Recently, I’ve had many people ask me what Aveline eats (I suppose the questions are fueled by Facebook status updates like “Aveline is eating copious amounts of ratatouille for lunch!”) I have a lot of thoughts on this subject, so I’ll break it up into a series of blog posts. I’ll start out by talking about what she doesn’t eat: store-bought baby food. There are several reasons I don’t buy prepared baby food. (UPDATE: Sylvia of Artsy Ants brings up a good point; these reasons are specific to the US).
1. PRICE: This should be obvious, right? There is a very, very high markup on prepared, packaged baby food. I can’t bring myself to spend that much on just a couple of ounces of food, especially when most of it is going to end up rubbed into Aveline’s hair or stuck to her eyelashes anyway. ;-)
2. IT’S BRILLIANTLY OVER-MARKETED: The baby food industry uses clever marketing, people. Remember this. Last time I checked, farms aren’t growing any separate specialty crops called baby oats, baby rice, or baby sweet potatoes.
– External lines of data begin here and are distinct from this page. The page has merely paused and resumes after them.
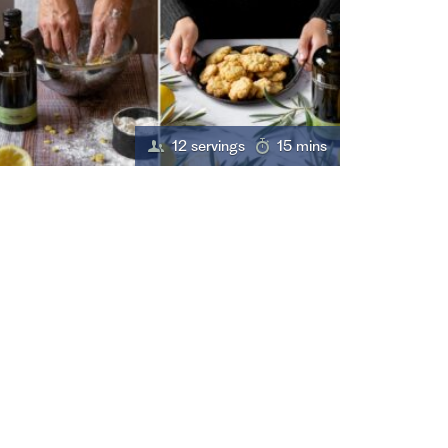
12 servings
15 mins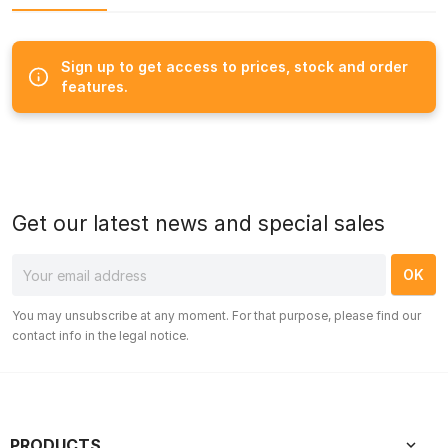
Sign up to get access to prices, stock and order
features.
Get our latest news and special sales
You may unsubscribe at any moment. For that purpose, please find our
contact info in the legal notice.
PRODUCTS
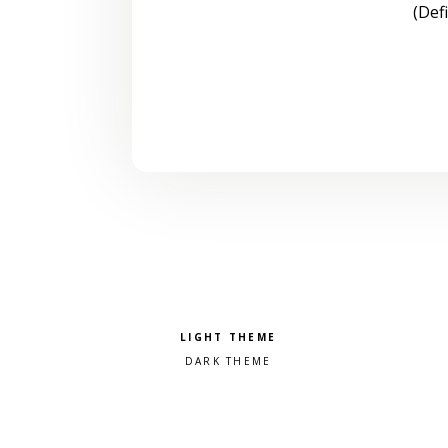
(Def
Pick a color scheme
Light theme
Dark theme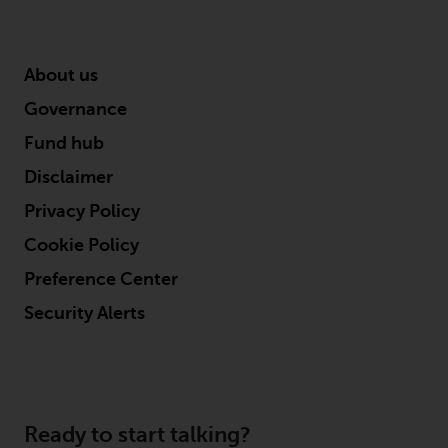
About us
Governance
Fund hub
Disclaimer
Privacy Policy
Cookie Policy
Preference Center
Security Alerts
Ready to start talking?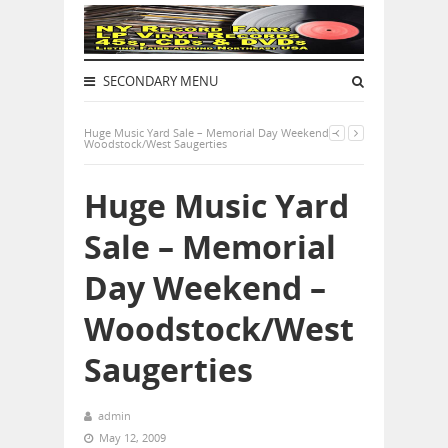
SECONDARY MENU
Huge Music Yard Sale – Memorial Day Weekend –
Woodstock/West Saugerties
Huge Music Yard
Sale – Memorial
Day Weekend –
Woodstock/West
Saugerties
admin
May 12, 2009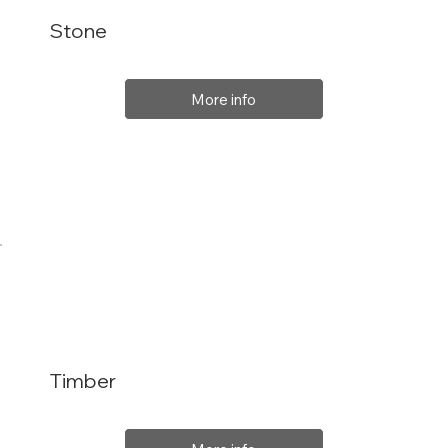
Stone
More info
Timber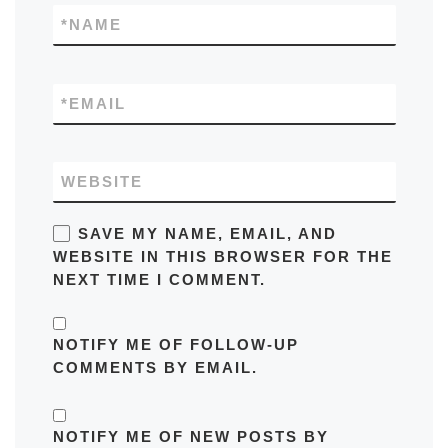
*
NAME
*
EMAIL
WEBSITE
SAVE MY NAME, EMAIL, AND
WEBSITE IN THIS BROWSER FOR THE
NEXT TIME I COMMENT.
NOTIFY ME OF FOLLOW-UP
COMMENTS BY EMAIL.
NOTIFY ME OF NEW POSTS BY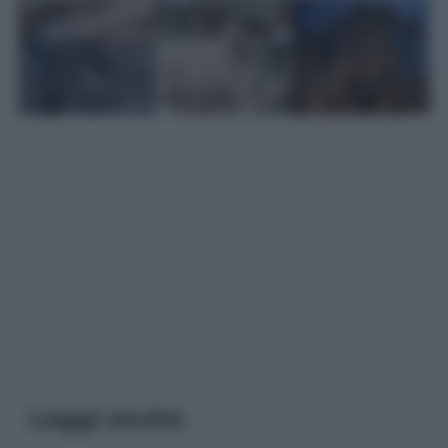
Leggi anche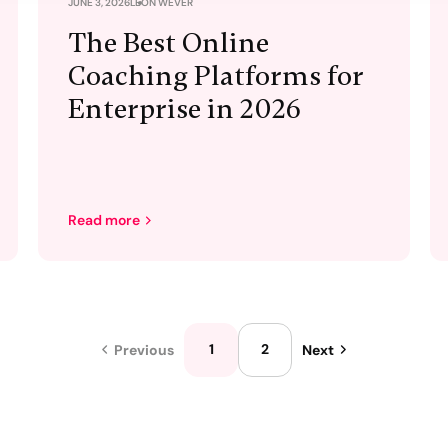
JUNE 3, 2026
LEON WEVER
The Best Online
Coaching Platforms for
Enterprise in 2026
Read more
1
2
Previous
Next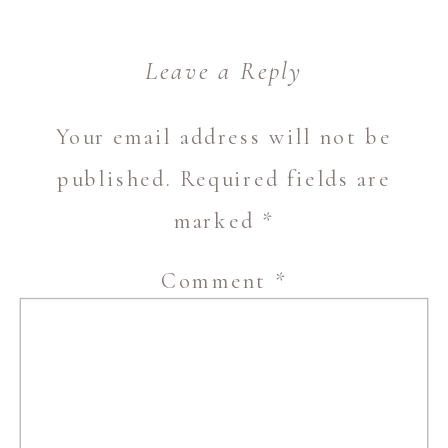
Leave a Reply
Your email address will not be
published.
Required fields are
marked
*
Comment
*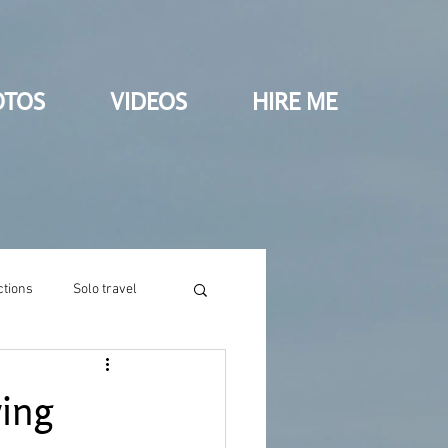
OTOS
VIDEOS
HIRE ME
ctions
Solo travel
wing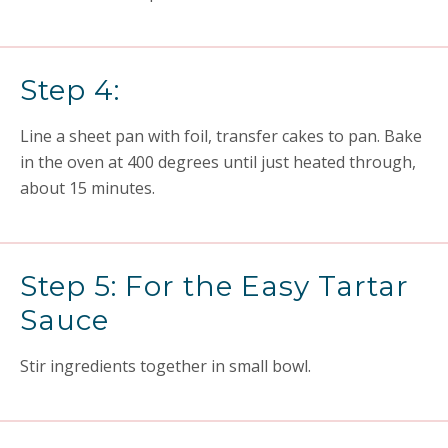
Step 4:
Line a sheet pan with foil, transfer cakes to pan. Bake
in the oven at 400 degrees until just heated through,
about 15 minutes.
Step 5: For the Easy Tartar
Sauce
Stir ingredients together in small bowl.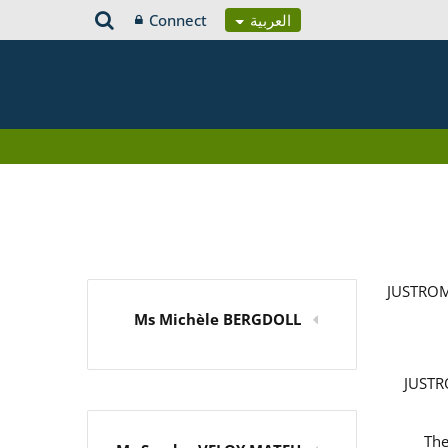
Connect
العربية
JUSTROM
Ms Michèle BERGDOLL
JUSTRO
The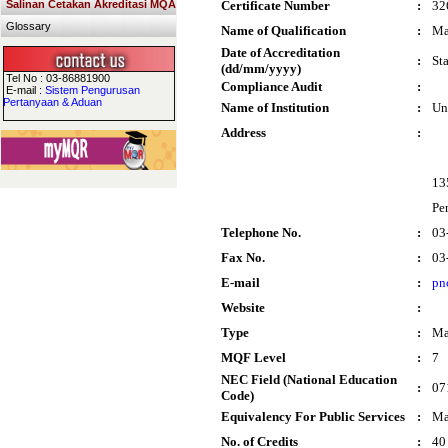
Salinan Cetakan Akreditasi MQA
Certificate Number
:
32
Glossary
Name of Qualification
:
Ma
Date of Accreditation
:
St
(dd/mm/yyyy)
Tel No : 03-86881900
Compliance Audit
:
E-mail :
Sistem Pengurusan
Pertanyaan & Aduan
Name of Institution
:
Un
Address
:
13
Pe
Telephone No.
:
03
Fax No.
:
03
E-mail
:
pn
Website
:
Type
:
Ma
MQF Level
:
7
NEC Field (National Education
:
07
Code)
Equivalency For Public Services
:
Ma
No. of Credits
:
40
3. ADDITIVES / EXTRA INGREDIENTS: This is a huge issue. I’m not comfortable with my daughter consuming additives at such a young age. I want her to eat foods made from real, whole ingredients.
You wouldn’t think baby food contains extra things, but it does. Let’s look at a few examples. (I didn’t go out to try and find the most shocking examples of added ingredients, I just clicked around at random on the Gerber site.)
For instance, one would assume Gerber Oatmeal and Banana contains oats and banana, right? Well, it does. Sort of. But the oats are in the form of oat flour, to which Gerber has added wheat, and there’s soy lecithin and soybean oil in the ingredients list, too. Oh, and tocopherals (a preservative) and added vitamins.
I’m a big proponent of eating organic (we personally follow the Dirty Dozen/Clean Fifteen when buying produce), but use common sense when it comes to prepared food that’s labeled organic. It might be called Gerber 2nd Foods Organic Green Beans, but that doesn’t mean it contains only green beans. This particular product also contains tuna oil and gelatin.
Most pediatricians recommend that when feeding your baby new foods, you should introduce them one at a time, and wait three days for any adverse reaction before introducing another new food. If the food you’re introducing is on the Top 8 Allergens list, you need to be even more careful. Ok, you’re probably thinking…how does this relate to packaged baby food? Well, oatmeal and bananas aren’t on the Top 8 list, but the packaged oatmeal-banana cereal contains wheat and soy, which are both on the list. And green beans aren’t a common allergen, but fish, one of the ingredients in the prepared green bean baby food, is on the Top 8 list.
So, read labels. Don’t fall prey to clever marketing. And mostly — you don’t have to spend a ton of money to feed your baby!
In future blog posts, I’ll share how to easily make your own baby food (it’s so much easier — and cheaper — than you think!). I’ll also list suggestions for easy baby meals and talk specifically about what Aveline eats.